Meet The Romans with Mary Beard - TV review
Mention the ancient Romans and for many of us images of Russell Crowe strutting around The Colosseum battling other gladiators in blood-soaked scenes will spring to mind.
Mention the ancient Romans and for many of us images of Russell Crowe strutting around The Colosseum battling other gladiators in blood-soaked scenes will spring to mind.
The violence of this era tends to be the thing most modern films and TV shows will understandably focus on when it comes to this topic.
However historian Professor Mary Beard last night attempted to shift the focus away from the "violence and spectacle" in the first of a three part BBC2 documentary series, Meet The Romans. The series is aimed at revealing who the ordinary folk of Rome were and what everyday life was like for them.
For anyone who has been to Rome will know, it is a place that has history literally lying around every corner. As a tourist you tend to dash from one 'must-see' landmark to the next ticking them off as you go in the guide book.
But Professor Beard's fascinating programme was like being on a different tour of all those little things you missed whilst hot-footing it to the Trevi Fountain or the Spanish Steps.

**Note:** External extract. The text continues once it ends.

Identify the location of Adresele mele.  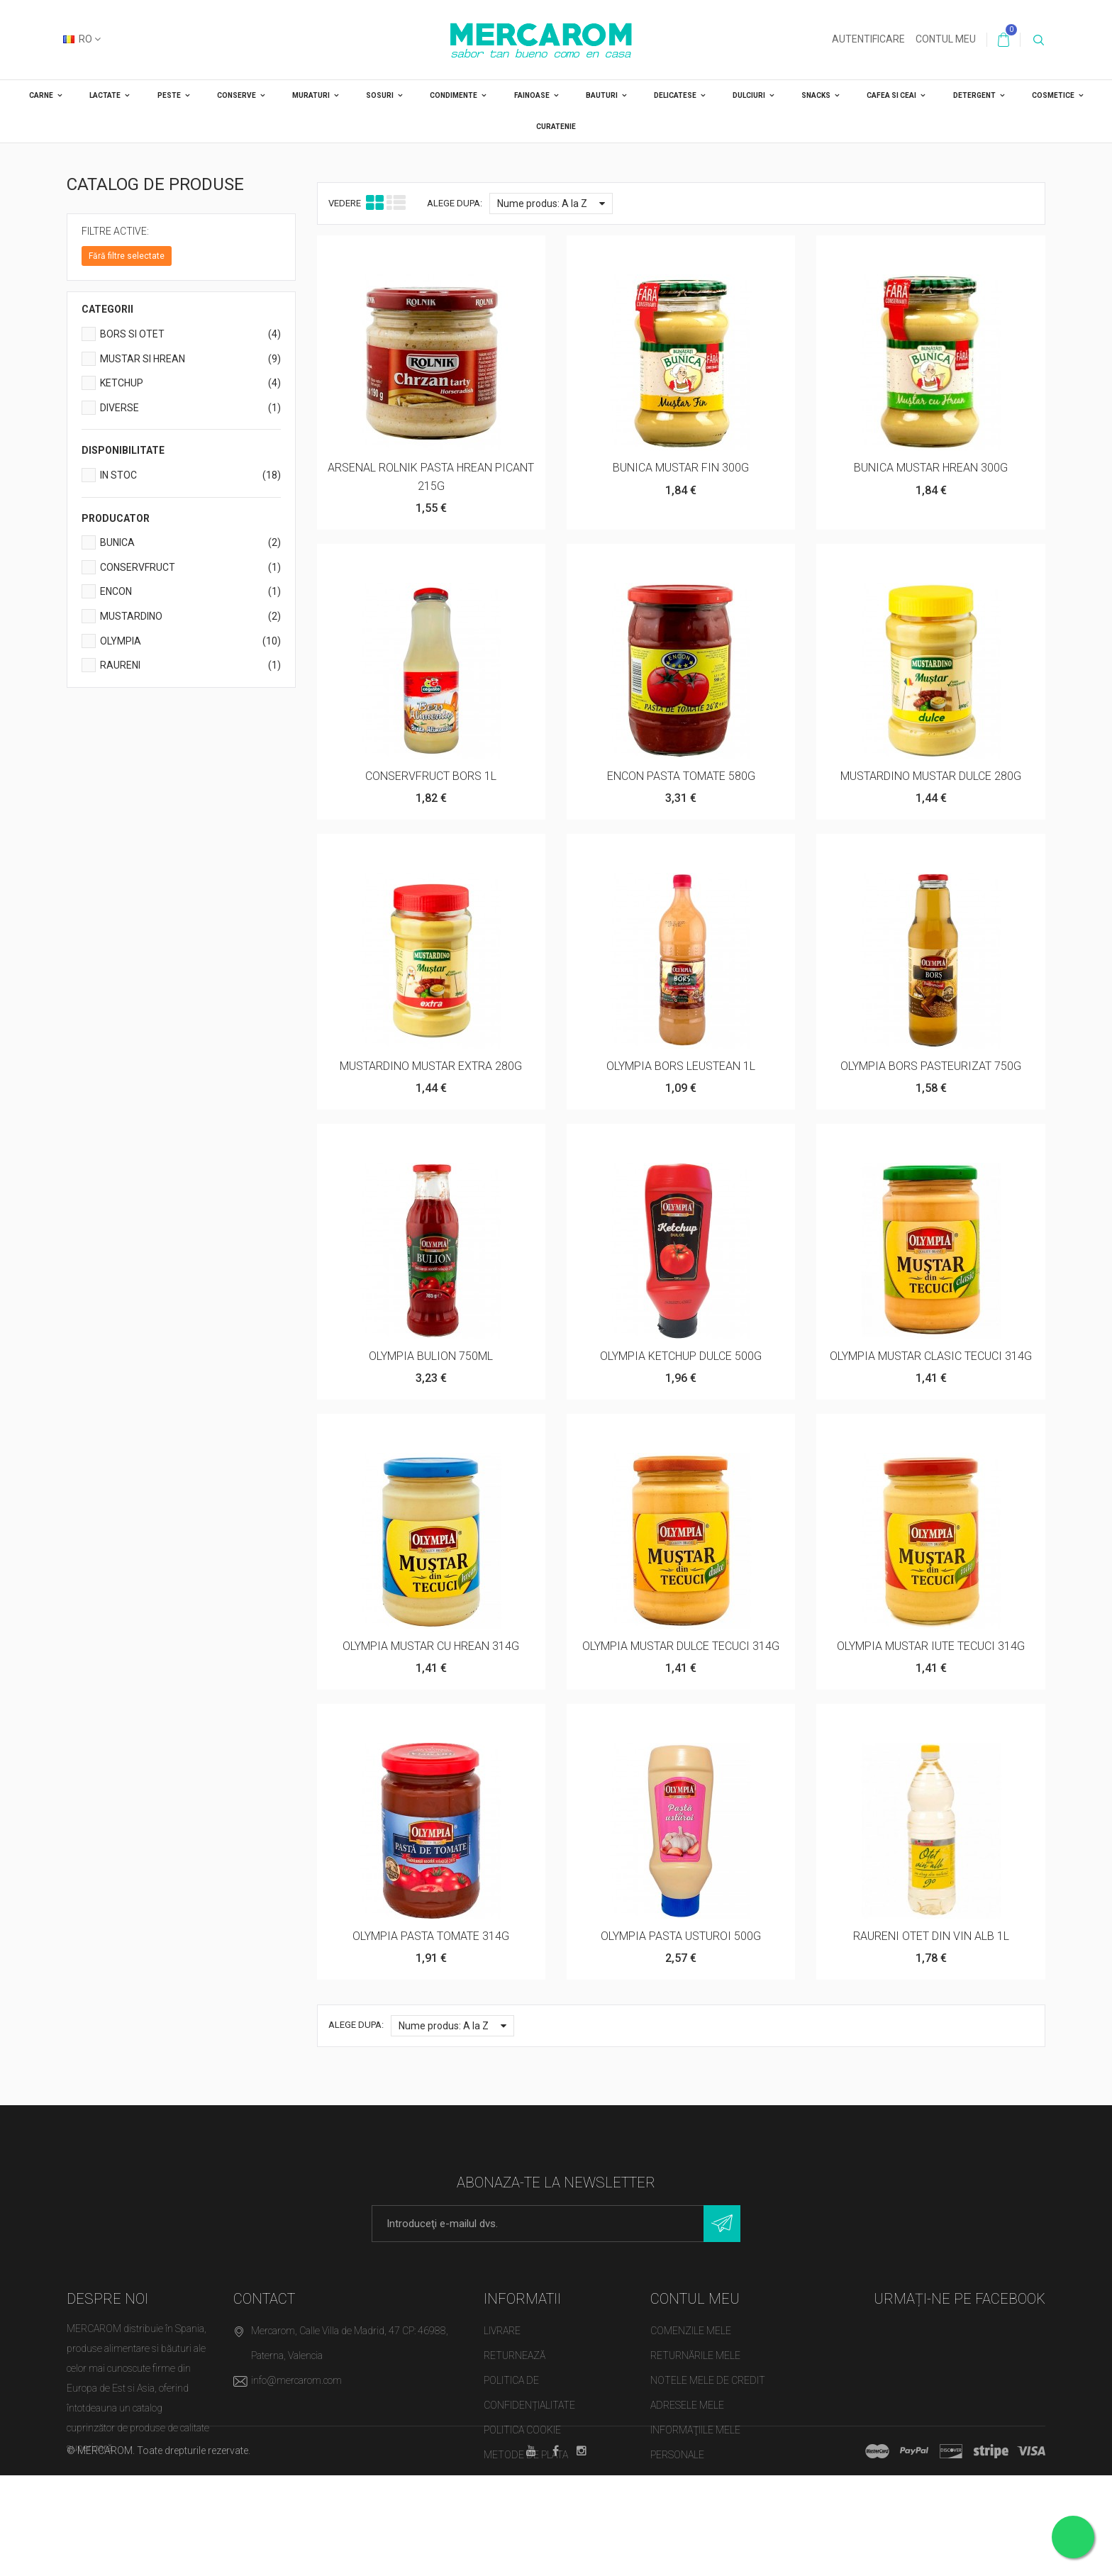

For a tour guide who could not have looked more out of place in stylish modern Rome Professor Beard certainly knows her stuff. She is the kind of person you wish could have shown you around on your sight-seeing holiday, her 'jolly hockey sticks' energy and enthusiasm actually rather engaging.
She has after all "spent most of my life with the ancient Romans". And it was this obvious knowledge and ability to translate Latin inscriptions on tombstones and monuments that helped bring her subject to life during last night's fascinating programme.
Cycling along The Appian Way the grey-haired professor hopped off and on her bicycle to gleefully read the many inscriptions and light-hearted messages from those 'everyday' ancient Romans as the Colosseum and other giant tourist hot spots were left largely in the background.
The over-arching portrait was one of ancient Rome as the first international city with its population of around one million people made up of citizens from all corners of the world living side by side but conforming to a Roman way of life.
And by introducing us to examples of those once foreign citizens along the way Professor Beard offered a fresh slant on historical facts whereby slavery could actually be seen to become a form of "apprenticeship" – many foreign slaves learnt a trade, were freed and became Roman citizens.
Eurysaces, an ex-slave turned eccentric baker, made a fortune out of the grain trade, building his tomb amusingly in the shape of a giant bread-oven, which can still be seen today. Others included Pupius Amicus, the purple-dye seller making imperial dye from murex shellfish imported from Tunisia and the retired Belgian gladiator who was freed and went on to become a family man.
Without someone like Professor Beard presenting this could have dragged, but as it was the hour whipped by and I am sure will have many with any interest in ancient Rome tuning in for the next episodes.